- Opening Delimiter -
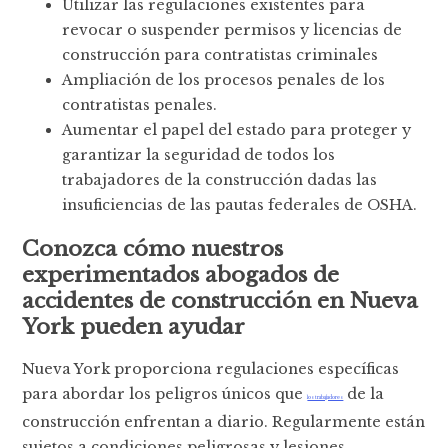
Utilizar las regulaciones existentes para
revocar o suspender permisos y licencias de
construcción para contratistas criminales
Ampliación de los procesos penales de los
contratistas penales.
Aumentar el papel del estado para proteger y
garantizar la seguridad de todos los
trabajadores de la construcción dadas las
insuficiencias de las pautas federales de OSHA.
Conozca cómo nuestros
experimentados abogados de
accidentes de construcción en Nueva
York pueden ayudar
Nueva York proporciona regulaciones específicas
para abordar los peligros únicos que
de la
los trabajadores
construcción enfrentan a diario. Regularmente están
sujetos a condiciones peligrosas y lesiones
- Closing Delimiter -
Exercise:
Please retype, without any change, the line containing "experimentados abogados de" and every line after it to the end of the entries above, and only those.

Exercise response:
experimentados abogados de
accidentes de construcción en Nueva
York pueden ayudar
Nueva York proporciona regulaciones específicas
para abordar los peligros únicos que
de la
los trabajadores
construcción enfrentan a diario. Regularmente están
sujetos a condiciones peligrosas y lesiones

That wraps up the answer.